Ms. Duah to pay Belair’s expenses at $1,000.00, inclusive of HST, in respect of her arbitration under subsection 282(11) of the Insurance Act.
Ms. Fordjour to pay Belair’s expenses at $1,000.00, inclusive of HST, in respect of her arbitration under subsection 282(11) of the Insurance Act.
Ms. Boachie to pay Belair’s expenses at $1,000.00, inclusive of HST, in respect of her arbitration under subsection 282(11) of the Insurance Act.
August 1, 2013
Deborah Pressman Arbitrator
Date
Footnotes
- R.S.O. 1990, c.I.8, as amended.
- During the first pre-hearing discussion on June 26, 2012, the applicants were represented by counsel but subsequently consented to their counsel to be removed as their solicitor of record. Ms. Boachie did not attend a resumption of pre-hearing discussion on March 12, 2013 and Ms. Fordjour and Ms. Duah requested to withdraw their matters at that time. The applicants did not attend a further resumption on April 3, 2013.
- “In the event that Ms. Duah, Ms. Fordjour, Ms. Boachie do not attend, then, as noted above, the hearings may proceed in their absence and their Applications for Arbitration may be dismissed and Belair’s expenses of the arbitration proceedings may be awarded against them.” My letter dated April 4, 2013.

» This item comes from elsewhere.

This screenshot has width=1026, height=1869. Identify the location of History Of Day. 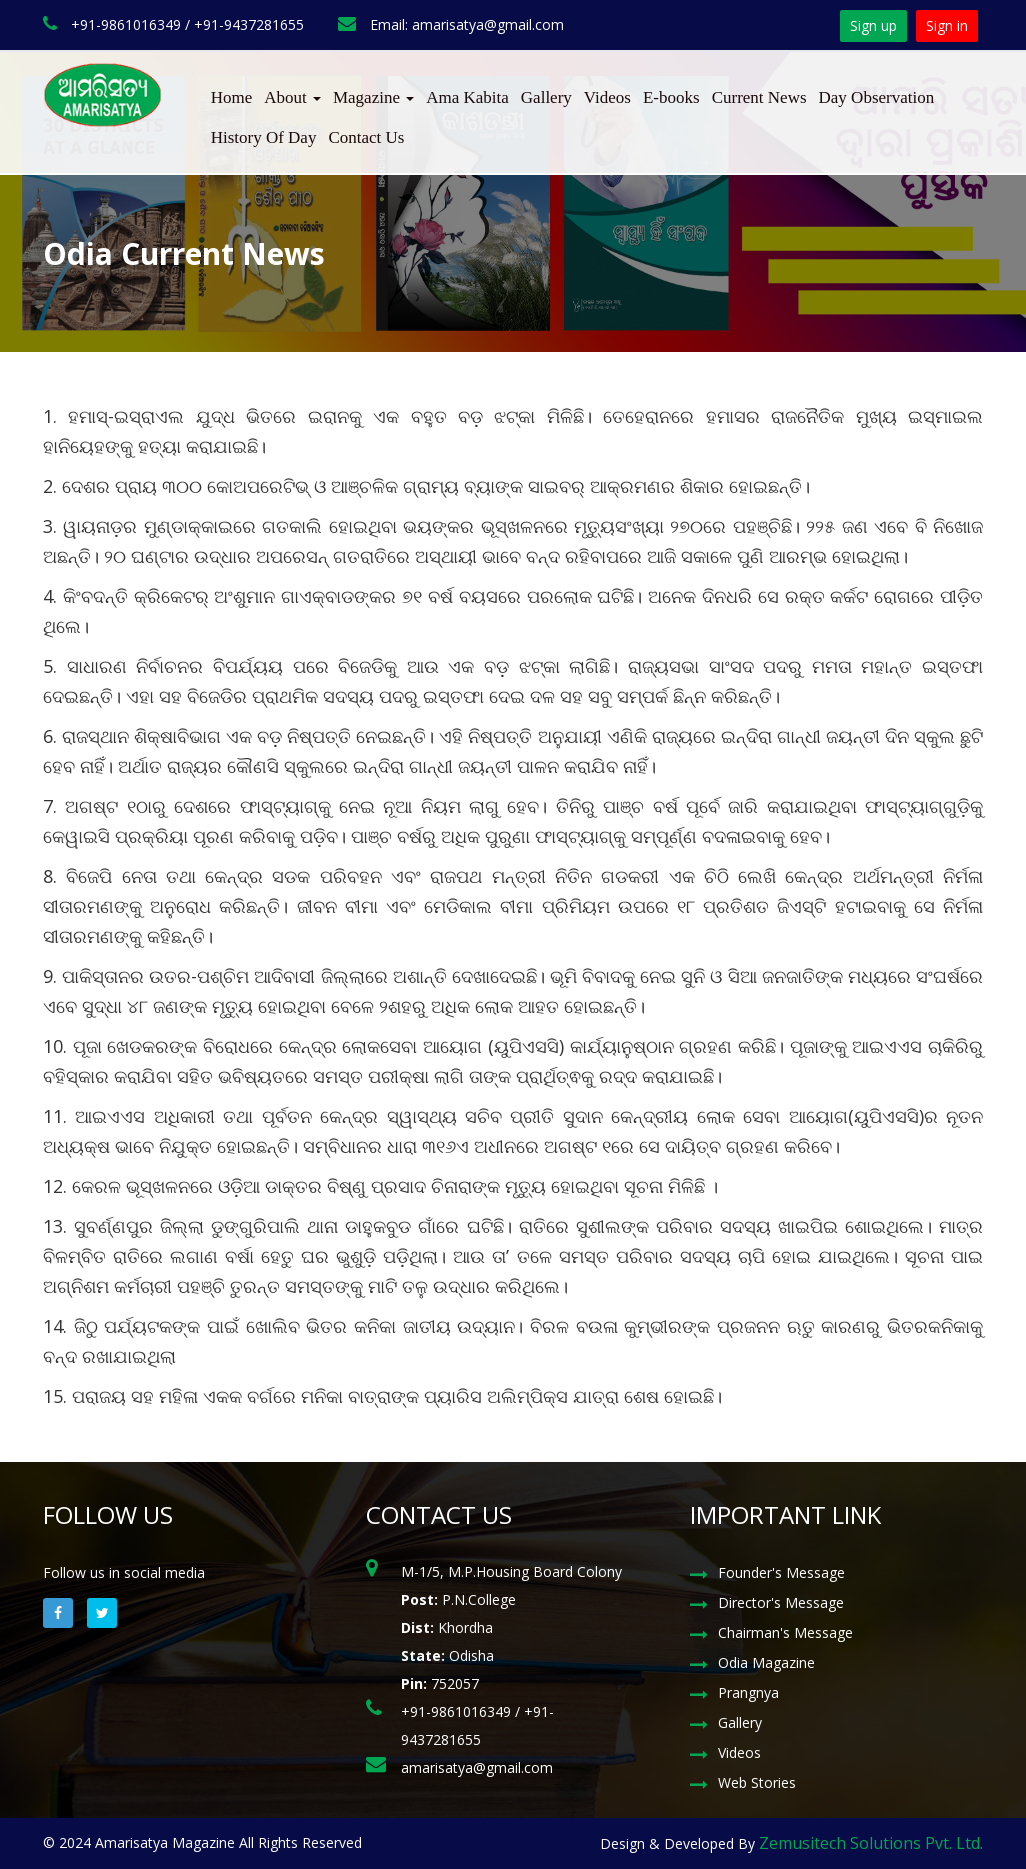 (264, 137).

- Rule 9.1(c) of the Code provides that “the Dispute Resolution Group is entitled to rely upon the last known address, telephone number and electronic transmission (if any) contained in its records.” Section 6 of the SPPA states that parties to a proceeding shall be given reasonable notice of the hearing by the tribunal. R.S.O. 1990, c. s.22, s. 6(1).
- Under subsection 282(11) of the Insurance Act, R.S.O. 1990, c.I.8, as amended, an arbitrator may award expenses to either party according to criteria prescribed in subsection 12(2) of the Expense Regulation, R.R.O. 1990, Regulation 664.
- For reasonableness, see Henri and Allstate Insurance Company of Canada (OIC A-007954, August 8, 1997) and Ragulan and Security National Insurance Co./Monnex Insurance Management Inc. (FSCO A05-002940, July 16, 2008).